After the great, sweet and nostalgic Midnight in Paris garnered much critical and audience praise last year, not to mention an Oscar nod, Woody Allen’s new found zest for European jaunting was finally accepted and embraced by his fans and detractors. The New Yorker who found his mojo in the Paris of the 30s with his last effort falls flat on his bespectacled face with his latest, To Rome With Love. Although all the ingredients are there on the table Allen finds no way of combining them all and the whole thing becomes a bit of a disjointed mess with flourishes of vintage crazy Woody.

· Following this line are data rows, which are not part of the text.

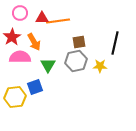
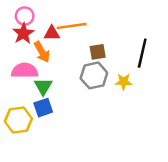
red triangle: (42, 18) -> (52, 33), moved
red star: (12, 37) -> (23, 33), moved
green triangle: (48, 65) -> (43, 87), moved

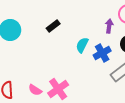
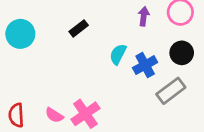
purple arrow: (109, 26) -> (144, 16), moved

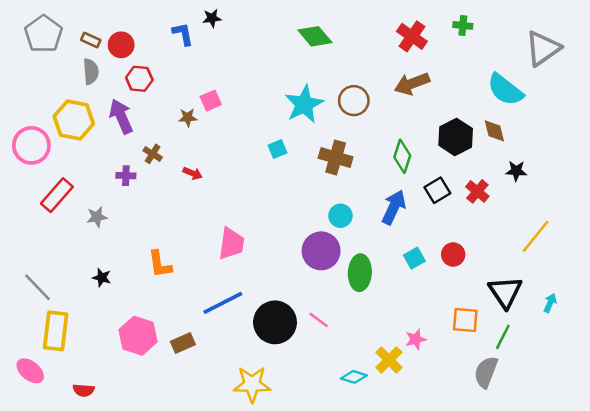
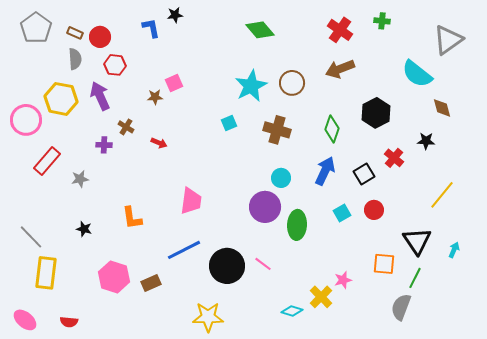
brown diamond: (494, 131) -> (442, 108), moved
black square: (437, 190) -> (364, 174), moved
pink ellipse: (30, 371) -> (25, 320), moved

We’ve got a bevy of Americans in Rome who are architects, actors, a family of Romans who are morticians, one in particular with dreams of being a tenor, promiscuos students, prostitutes, cheats and robbers. Multiple threads of stories which ridiculously never tie together. There’s the typical younger Woody Allen clone this time played by Jessie Eisenberg, torn between a safe homely love and an intellectual dangerous love; A sure staple of any Allen film. There’s the case of mistaken identity where by a man must substitute his wife for an unknown prostitue (Penelope Cruz) in order to save face with his parents. His real wife meanwhile heads out into the city, lost to mingle with actresses and actors, a morally trip which holds no significance.
It’s pretty hard to imagine what Allen was thinking. In a way To Rome With Love almost harks back to his more slapstick episodical efforts and in truth the best section of the film comes from the type of absurdist comedy that Allen first became famous for. A bizarre story where a mild mannered worker (Roberto Benigni) wakes up one day and is the most famous man in Rome. He is interviewed about his breakfast and shaving, his most recent hair cut and all of the mundane aspects of a very regular life. Other aspects of fame, criticism and stardom are touched on here too but with little resonance.

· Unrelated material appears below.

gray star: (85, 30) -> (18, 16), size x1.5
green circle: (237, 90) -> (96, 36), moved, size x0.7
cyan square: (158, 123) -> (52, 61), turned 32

Sadly the one good story sticks out in a film where the entire cast, Allen included, seem to be working against it. Woody plays Woody as always as the father of Haley (Alison Pill) who will soon be marrying the son of a closet wannabe opera singer and who eventually insists on getting the man on stage despite the fact that he can only sing in the shower. The rest of the blasé infidelities studied in To Rome With Love are luke warm and generally unfunny at best serving no purpose at all when slammed between the more absurdist influences of Allen’s early work. Maybe he should hope a train back to Paris. Actually, I hear Barcelona is quite nice this time of year.